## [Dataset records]
BEGIN
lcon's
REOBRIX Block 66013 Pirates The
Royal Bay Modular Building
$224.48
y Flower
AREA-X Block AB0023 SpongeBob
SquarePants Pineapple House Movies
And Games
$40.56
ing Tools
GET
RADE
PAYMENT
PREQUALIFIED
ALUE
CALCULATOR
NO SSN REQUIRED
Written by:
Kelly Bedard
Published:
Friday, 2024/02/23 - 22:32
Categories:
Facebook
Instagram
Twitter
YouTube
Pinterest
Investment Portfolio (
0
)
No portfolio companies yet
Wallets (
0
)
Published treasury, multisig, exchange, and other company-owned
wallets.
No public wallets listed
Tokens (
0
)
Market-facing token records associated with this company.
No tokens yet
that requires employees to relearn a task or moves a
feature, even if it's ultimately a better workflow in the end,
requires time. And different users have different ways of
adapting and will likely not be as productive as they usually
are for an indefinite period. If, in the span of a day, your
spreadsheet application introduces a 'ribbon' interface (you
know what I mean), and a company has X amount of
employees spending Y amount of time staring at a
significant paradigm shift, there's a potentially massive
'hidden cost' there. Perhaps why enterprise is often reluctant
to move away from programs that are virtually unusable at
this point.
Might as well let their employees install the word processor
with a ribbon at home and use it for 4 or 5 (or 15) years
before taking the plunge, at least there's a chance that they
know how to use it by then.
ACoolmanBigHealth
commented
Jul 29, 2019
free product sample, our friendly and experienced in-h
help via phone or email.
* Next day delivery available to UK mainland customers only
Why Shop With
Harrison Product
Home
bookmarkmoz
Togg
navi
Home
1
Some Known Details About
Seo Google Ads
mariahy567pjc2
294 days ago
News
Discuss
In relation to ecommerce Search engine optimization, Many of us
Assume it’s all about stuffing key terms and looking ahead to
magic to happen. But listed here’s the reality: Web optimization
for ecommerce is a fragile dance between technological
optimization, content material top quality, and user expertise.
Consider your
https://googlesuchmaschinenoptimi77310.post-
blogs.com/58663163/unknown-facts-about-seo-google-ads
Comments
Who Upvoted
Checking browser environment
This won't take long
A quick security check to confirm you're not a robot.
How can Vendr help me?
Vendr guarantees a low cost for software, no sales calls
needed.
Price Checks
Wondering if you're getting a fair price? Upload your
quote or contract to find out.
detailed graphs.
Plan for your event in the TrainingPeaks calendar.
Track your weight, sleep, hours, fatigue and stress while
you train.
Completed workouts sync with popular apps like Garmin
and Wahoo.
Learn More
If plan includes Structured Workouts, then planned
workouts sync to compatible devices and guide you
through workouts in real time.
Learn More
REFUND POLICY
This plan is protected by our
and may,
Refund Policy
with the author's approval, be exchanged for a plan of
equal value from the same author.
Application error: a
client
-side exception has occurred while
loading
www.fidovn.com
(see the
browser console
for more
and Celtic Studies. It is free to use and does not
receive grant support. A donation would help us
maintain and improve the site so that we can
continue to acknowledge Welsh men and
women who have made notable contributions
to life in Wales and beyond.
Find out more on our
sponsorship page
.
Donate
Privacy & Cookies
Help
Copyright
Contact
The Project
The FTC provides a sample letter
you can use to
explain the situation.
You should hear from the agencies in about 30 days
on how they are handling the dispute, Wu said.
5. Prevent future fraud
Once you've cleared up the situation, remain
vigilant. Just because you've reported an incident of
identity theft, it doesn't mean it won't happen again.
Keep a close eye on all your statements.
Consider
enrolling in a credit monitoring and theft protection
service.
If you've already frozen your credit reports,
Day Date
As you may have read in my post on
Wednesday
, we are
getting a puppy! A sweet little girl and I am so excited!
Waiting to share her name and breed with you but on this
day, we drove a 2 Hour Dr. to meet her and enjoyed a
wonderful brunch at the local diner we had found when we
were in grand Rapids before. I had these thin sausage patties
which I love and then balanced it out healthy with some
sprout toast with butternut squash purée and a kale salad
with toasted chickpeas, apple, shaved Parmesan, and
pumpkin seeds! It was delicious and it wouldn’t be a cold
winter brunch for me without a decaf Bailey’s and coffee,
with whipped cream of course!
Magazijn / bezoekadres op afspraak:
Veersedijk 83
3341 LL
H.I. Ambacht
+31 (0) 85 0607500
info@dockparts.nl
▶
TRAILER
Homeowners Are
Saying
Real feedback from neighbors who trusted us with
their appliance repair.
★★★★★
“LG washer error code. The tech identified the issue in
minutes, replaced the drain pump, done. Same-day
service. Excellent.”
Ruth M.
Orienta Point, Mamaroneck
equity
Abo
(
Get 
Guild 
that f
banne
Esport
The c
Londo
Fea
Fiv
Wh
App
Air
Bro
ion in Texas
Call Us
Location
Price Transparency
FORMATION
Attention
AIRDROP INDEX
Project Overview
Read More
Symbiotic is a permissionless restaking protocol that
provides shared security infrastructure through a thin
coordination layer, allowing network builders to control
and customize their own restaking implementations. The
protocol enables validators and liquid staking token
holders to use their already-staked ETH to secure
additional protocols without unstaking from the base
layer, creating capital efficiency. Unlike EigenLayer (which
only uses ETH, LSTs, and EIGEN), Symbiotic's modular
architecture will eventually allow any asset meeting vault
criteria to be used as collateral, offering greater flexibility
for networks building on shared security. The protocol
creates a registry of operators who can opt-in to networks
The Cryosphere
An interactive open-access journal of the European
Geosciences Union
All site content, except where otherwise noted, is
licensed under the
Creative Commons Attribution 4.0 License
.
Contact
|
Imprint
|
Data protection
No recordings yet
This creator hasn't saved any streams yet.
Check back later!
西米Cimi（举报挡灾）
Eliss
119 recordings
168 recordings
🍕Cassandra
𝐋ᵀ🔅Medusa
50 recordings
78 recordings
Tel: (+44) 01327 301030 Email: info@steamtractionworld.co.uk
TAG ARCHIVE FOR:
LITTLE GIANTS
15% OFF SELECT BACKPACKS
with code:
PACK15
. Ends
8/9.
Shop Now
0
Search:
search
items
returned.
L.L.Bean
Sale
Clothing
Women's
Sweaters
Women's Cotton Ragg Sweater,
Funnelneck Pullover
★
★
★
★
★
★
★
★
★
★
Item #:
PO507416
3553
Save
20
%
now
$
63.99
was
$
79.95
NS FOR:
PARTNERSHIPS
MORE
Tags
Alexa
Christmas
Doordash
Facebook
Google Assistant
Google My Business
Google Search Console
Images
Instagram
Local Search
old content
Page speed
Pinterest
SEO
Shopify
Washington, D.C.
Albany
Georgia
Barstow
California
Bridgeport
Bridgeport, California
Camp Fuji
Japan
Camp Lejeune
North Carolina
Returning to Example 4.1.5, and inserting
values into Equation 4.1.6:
END
## [Exercise aim]
The records above should be transcribed in full, with no differences.

## [Result for this exercise]
lcon's
REOBRIX Block 66013 Pirates The
Royal Bay Modular Building
$224.48
y Flower
AREA-X Block AB0023 SpongeBob
SquarePants Pineapple House Movies
And Games
$40.56
ing Tools
GET
RADE
PAYMENT
PREQUALIFIED
ALUE
CALCULATOR
NO SSN REQUIRED
Written by:
Kelly Bedard
Published:
Friday, 2024/02/23 - 22:32
Categories:
Facebook
Instagram
Twitter
YouTube
Pinterest
Investment Portfolio (
0
)
No portfolio companies yet
Wallets (
0
)
Published treasury, multisig, exchange, and other company-owned
wallets.
No public wallets listed
Tokens (
0
)
Market-facing token records associated with this company.
No tokens yet
that requires employees to relearn a task or moves a
feature, even if it's ultimately a better workflow in the end,
requires time. And different users have different ways of
adapting and will likely not be as productive as they usually
are for an indefinite period. If, in the span of a day, your
spreadsheet application introduces a 'ribbon' interface (you
know what I mean), and a company has X amount of
employees spending Y amount of time staring at a
significant paradigm shift, there's a potentially massive
'hidden cost' there. Perhaps why enterprise is often reluctant
to move away from programs that are virtually unusable at
this point.
Might as well let their employees install the word processor
with a ribbon at home and use it for 4 or 5 (or 15) years
before taking the plunge, at least there's a chance that they
know how to use it by then.
ACoolmanBigHealth
commented
Jul 29, 2019
free product sample, our friendly and experienced in-h
help via phone or email.
* Next day delivery available to UK mainland customers only
Why Shop With
Harrison Product
Home
bookmarkmoz
Togg
navi
Home
1
Some Known Details About
Seo Google Ads
mariahy567pjc2
294 days ago
News
Discuss
In relation to ecommerce Search engine optimization, Many of us
Assume it’s all about stuffing key terms and looking ahead to
magic to happen. But listed here’s the reality: Web optimization
for ecommerce is a fragile dance between technological
optimization, content material top quality, and user expertise.
Consider your
https://googlesuchmaschinenoptimi77310.post-
blogs.com/58663163/unknown-facts-about-seo-google-ads
Comments
Who Upvoted
Checking browser environment
This won't take long
A quick security check to confirm you're not a robot.
How can Vendr help me?
Vendr guarantees a low cost for software, no sales calls
needed.
Price Checks
Wondering if you're getting a fair price? Upload your
quote or contract to find out.
detailed graphs.
Plan for your event in the TrainingPeaks calendar.
Track your weight, sleep, hours, fatigue and stress while
you train.
Completed workouts sync with popular apps like Garmin
and Wahoo.
Learn More
If plan includes Structured Workouts, then planned
workouts sync to compatible devices and guide you
through workouts in real time.
Learn More
REFUND POLICY
This plan is protected by our
and may,
Refund Policy
with the author's approval, be exchanged for a plan of
equal value from the same author.
Application error: a
client
-side exception has occurred while
loading
www.fidovn.com
(see the
browser console
for more
and Celtic Studies. It is free to use and does not
receive grant support. A donation would help us
maintain and improve the site so that we can
continue to acknowledge Welsh men and
women who have made notable contributions
to life in Wales and beyond.
Find out more on our
sponsorship page
.
Donate
Privacy & Cookies
Help
Copyright
Contact
The Project
The FTC provides a sample letter
you can use to
explain the situation.
You should hear from the agencies in about 30 days
on how they are handling the dispute, Wu said.
5. Prevent future fraud
Once you've cleared up the situation, remain
vigilant. Just because you've reported an incident of
identity theft, it doesn't mean it won't happen again.
Keep a close eye on all your statements.
Consider
enrolling in a credit monitoring and theft protection
service.
If you've already frozen your credit reports,
Day Date
As you may have read in my post on
Wednesday
, we are
getting a puppy! A sweet little girl and I am so excited!
Waiting to share her name and breed with you but on this
day, we drove a 2 Hour Dr. to meet her and enjoyed a
wonderful brunch at the local diner we had found when we
were in grand Rapids before. I had these thin sausage patties
which I love and then balanced it out healthy with some
sprout toast with butternut squash purée and a kale salad
with toasted chickpeas, apple, shaved Parmesan, and
pumpkin seeds! It was delicious and it wouldn’t be a cold
winter brunch for me without a decaf Bailey’s and coffee,
with whipped cream of course!
Magazijn / bezoekadres op afspraak:
Veersedijk 83
3341 LL
H.I. Ambacht
+31 (0) 85 0607500
info@dockparts.nl
▶
TRAILER
Homeowners Are
Saying
Real feedback from neighbors who trusted us with
their appliance repair.
★★★★★
“LG washer error code. The tech identified the issue in
minutes, replaced the drain pump, done. Same-day
service. Excellent.”
Ruth M.
Orienta Point, Mamaroneck
equity
Abo
(
Get 
Guild 
that f
banne
Esport
The c
Londo
Fea
Fiv
Wh
App
Air
Bro
ion in Texas
Call Us
Location
Price Transparency
FORMATION
Attention
AIRDROP INDEX
Project Overview
Read More
Symbiotic is a permissionless restaking protocol that
provides shared security infrastructure through a thin
coordination layer, allowing network builders to control
and customize their own restaking implementations. The
protocol enables validators and liquid staking token
holders to use their already-staked ETH to secure
additional protocols without unstaking from the base
layer, creating capital efficiency. Unlike EigenLayer (which
only uses ETH, LSTs, and EIGEN), Symbiotic's modular
architecture will eventually allow any asset meeting vault
criteria to be used as collateral, offering greater flexibility
for networks building on shared security. The protocol
creates a registry of operators who can opt-in to networks
The Cryosphere
An interactive open-access journal of the European
Geosciences Union
All site content, except where otherwise noted, is
licensed under the
Creative Commons Attribution 4.0 License
.
Contact
|
Imprint
|
Data protection
No recordings yet
This creator hasn't saved any streams yet.
Check back later!
西米Cimi（举报挡灾）
Eliss
119 recordings
168 recordings
🍕Cassandra
𝐋ᵀ🔅Medusa
50 recordings
78 recordings
Tel: (+44) 01327 301030 Email: info@steamtractionworld.co.uk
TAG ARCHIVE FOR:
LITTLE GIANTS
15% OFF SELECT BACKPACKS
with code:
PACK15
. Ends
8/9.
Shop Now
0
Search:
search
items
returned.
L.L.Bean
Sale
Clothing
Women's
Sweaters
Women's Cotton Ragg Sweater,
Funnelneck Pullover
★
★
★
★
★
★
★
★
★
★
Item #:
PO507416
3553
Save
20
%
now
$
63.99
was
$
79.95
NS FOR:
PARTNERSHIPS
MORE
Tags
Alexa
Christmas
Doordash
Facebook
Google Assistant
Google My Business
Google Search Console
Images
Instagram
Local Search
old content
Page speed
Pinterest
SEO
Shopify
Washington, D.C.
Albany
Georgia
Barstow
California
Bridgeport
Bridgeport, California
Camp Fuji
Japan
Camp Lejeune
North Carolina
Returning to Example 4.1.5, and inserting
values into Equation 4.1.6:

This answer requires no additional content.